Sensitivity and Subgroup Analyses. In sensitivity analyses, we assessed whether the statistically significant predictors of 90-day mortality were also predictive of 7- and 30-day mortalities. Time dependency was also investigated by conducting a multivariable Cox regression analysis on 90-day mortality.

Two planned subgroup analyses were conducted, in which only the clinical examination findings that were statistically significant in the primary analysis were evaluated. First, patients were stratified by vasopressor use. Second, patients were stratified by underlying pathology that could influence the clinical measurements, that is, acute liver failure or post-orthotopic liver transplantation (OLT), heart failure, septic shock, cardiac arrest, and CNS pathology.

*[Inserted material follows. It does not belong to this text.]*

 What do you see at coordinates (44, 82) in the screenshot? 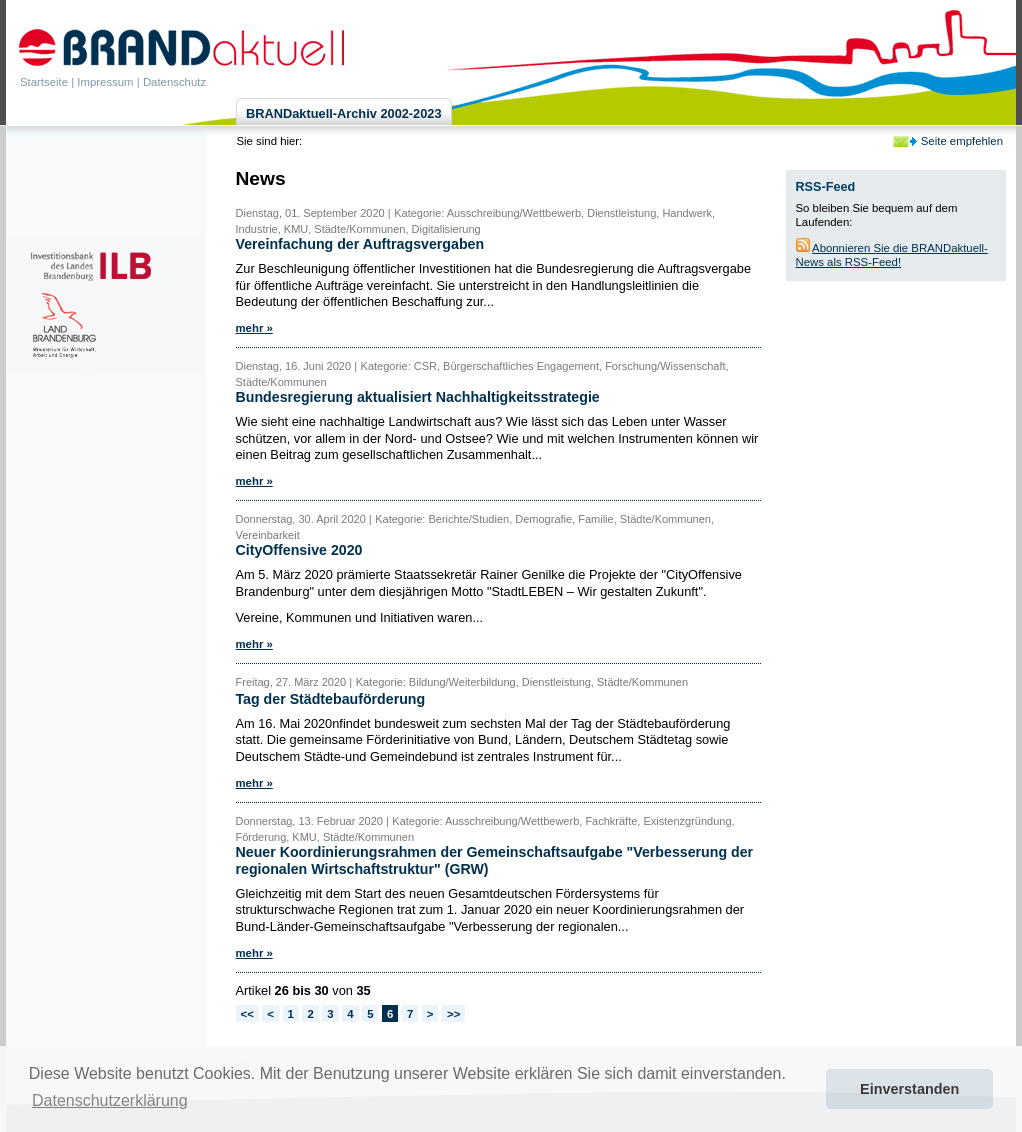 I see `Startseite` at bounding box center [44, 82].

Statistical Significance. The SICS-I was designed to address multiple hypotheses on six different outcomes, and therefore, the mortality outcome was adjusted for multiple hypothesis testing.[29] Supplement 1 (Supplemental Digital Content 1, http://links.lww.com/CCM/E745) contains the details or our SAP, but in short, a p-value of 0.015 indicated statistical significance and p-values between 0.015 and 0.05 indicated suggestive significance with an increased family-wise error rate.[20,30] For our secondary (subgroup) analyses, a p-value of less than 0.05 indicated statistical significance due to the hypothesis-generating purpose. Accordingly, primary analyses are presented with 98.5% CIs and secondary (subgroup) analyses with 95% CIs.

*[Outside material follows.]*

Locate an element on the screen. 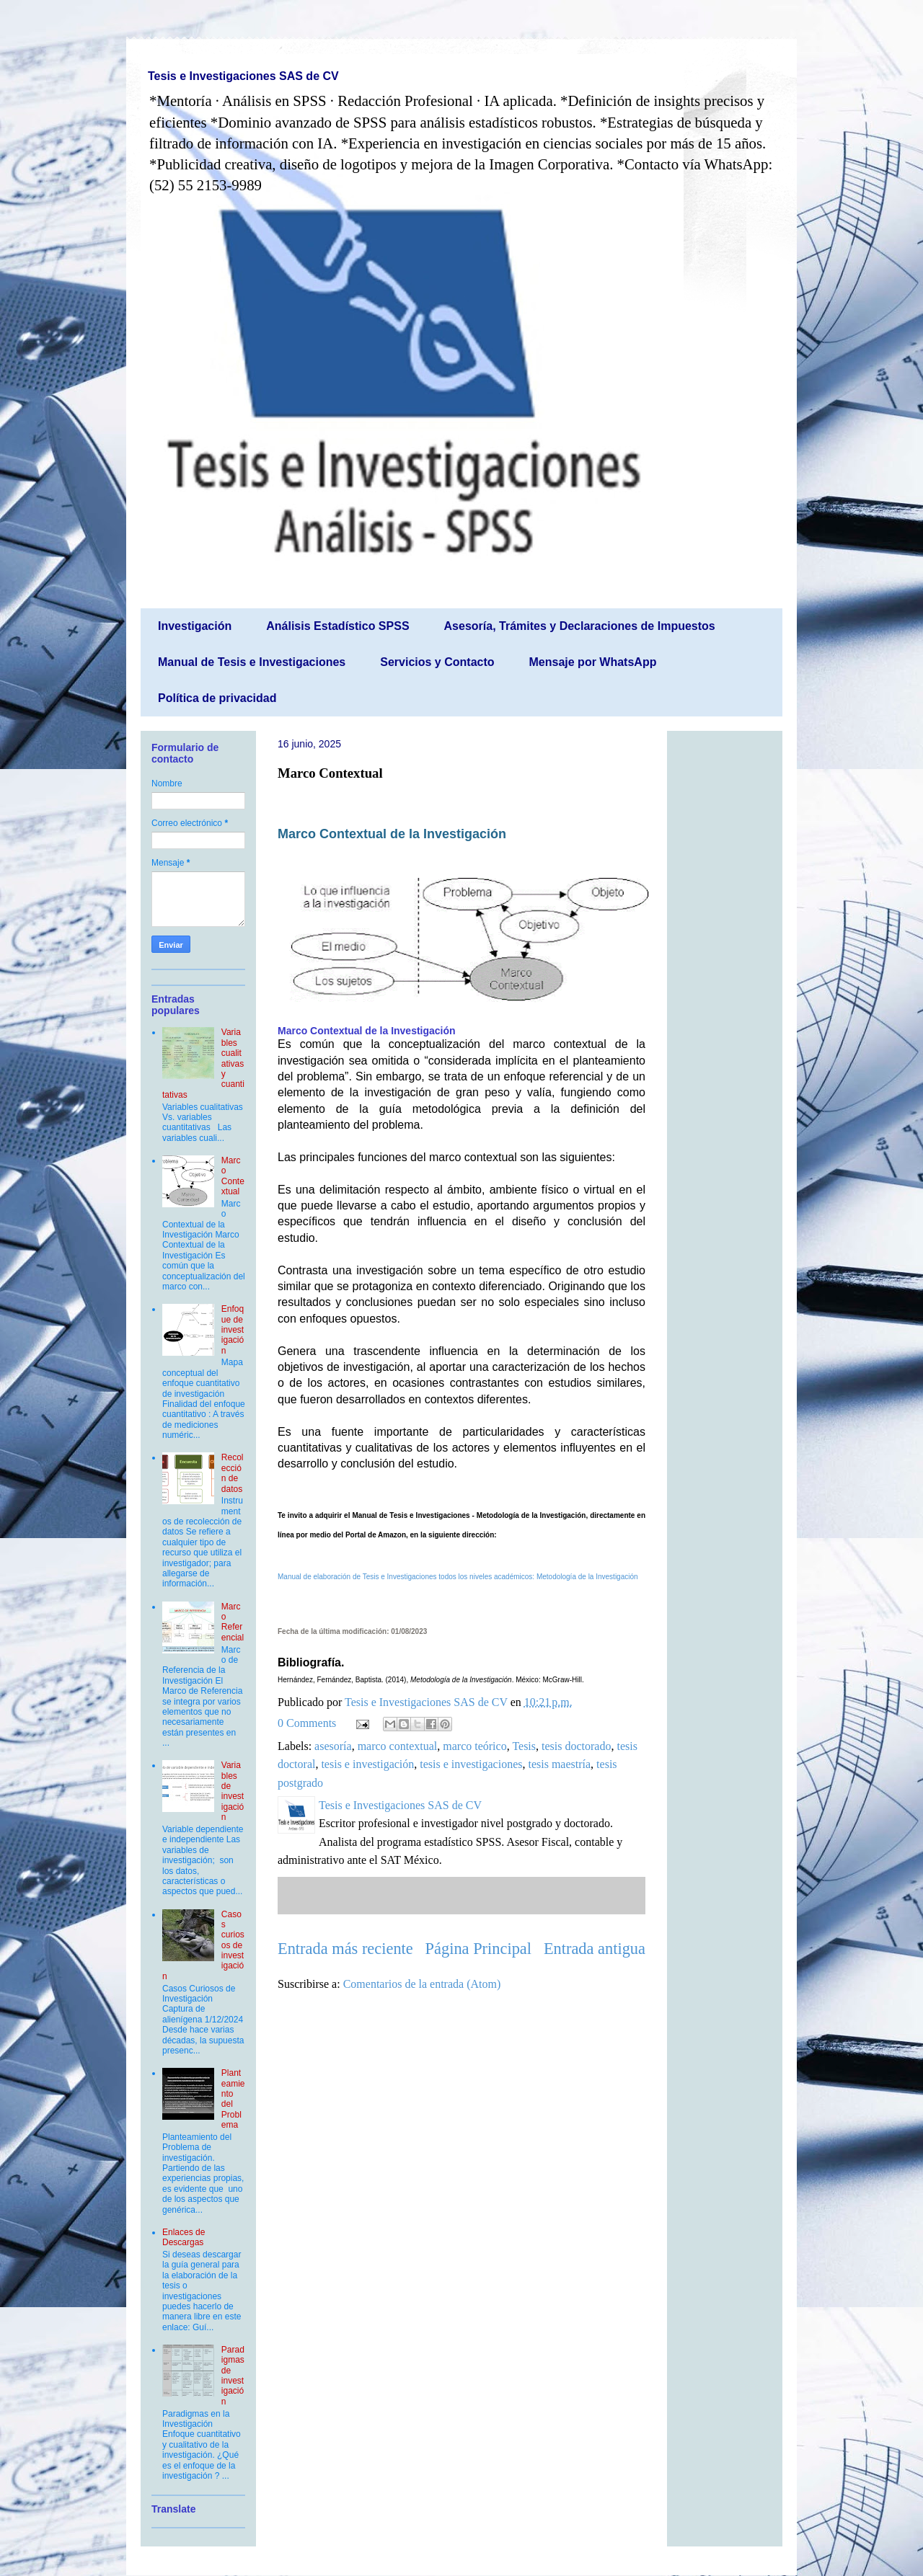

Amendments to the SAP. For our primary analysis, multivariable logistic regression analyses were used instead of Cox regression because the outcome (90-day mortality) was fixed, time to event was considered less relevant, and our statistical methods would be more in line with that in the literature. Findings of the Cox regression analyses are reported in Supplement 1 (Supplemental Digital Content 1, http://links.lww.com/CCM/E745) and Supplement 2 (Supplemental Digital Content 2, http://links.lww.com/CCM/E746).

We intended to conduct a multivariable regression analysis of clinical examination findings adjusted for the SAPS-II. Since the SAPS-II also contains various clinical examination findings, we realized that such a model would have little clinical relevance and instead used this score as the reference model. We compared the performance of our clinical examination model to the SAPS-II, APACHE-IV, and SOFA.